Nel 1979, a Teheran, dove era andato a riverire l’ayatollah Khomeini, che era salito al potere, Arafat proclamò lo Stato di Palestina (che venne chiamato così per la prima volta) con confini dal fiume al mare e capitale Gerusalemme. Un vero e proprio colpo da maestro di biliardo: questo, naturalmente, non se lo ricorda nessuno, mentre tutti ricordano la spaventosa sequenza di attentati perpetrati dai suoi “feddayn”. In quel periodo cominciarono pure i dirottamenti aerei che sconvolsero traffici e attività del mondo occidentale. Queste “bande” non avevano niente né di arabo, né di palestinese, ma portarono al parossismo questa questione tuttora irrisolta perché parte da presupposti inesistenti.

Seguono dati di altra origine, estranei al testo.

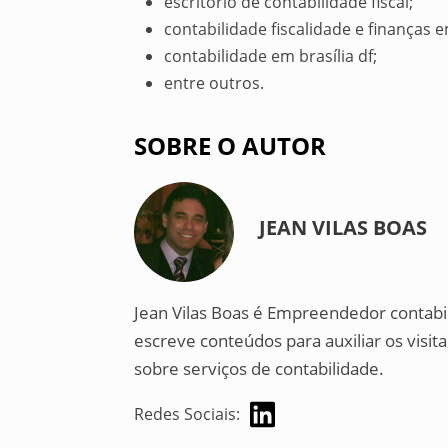
escritório de contabilidade fiscal;
contabilidade fiscalidade e finanças 
contabilidade em brasília df;
entre outros.
SOBRE O AUTOR
JEAN VILAS BOAS
Jean Vilas Boas é Empreendedor contabi
escreve conteúdos para auxiliar os visi
sobre serviços de contabilidade.
Redes Sociais:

In questo “bailamme”, però, è emerso un nuovo dualismo che si contende il mondo islamico: l’eterna lotta tutta interna tra sciiti e sunniti, concentrata ora sul dualismo Turchia-Iran, che hanno scelto come terreno di battaglia il mondo occidentale, di cui Israele è da entrambi considerato un avamposto di fatto. Per giustificare questa lotta, i due “colossi” devono eliminare lo Stato di Israele, cioè devono mettere in atto un “delitto perfetto”, al quale serve un alibi: i palestinesi sono l’ideale, dimostrando che il “delitto perfetto” non è più un’utopia.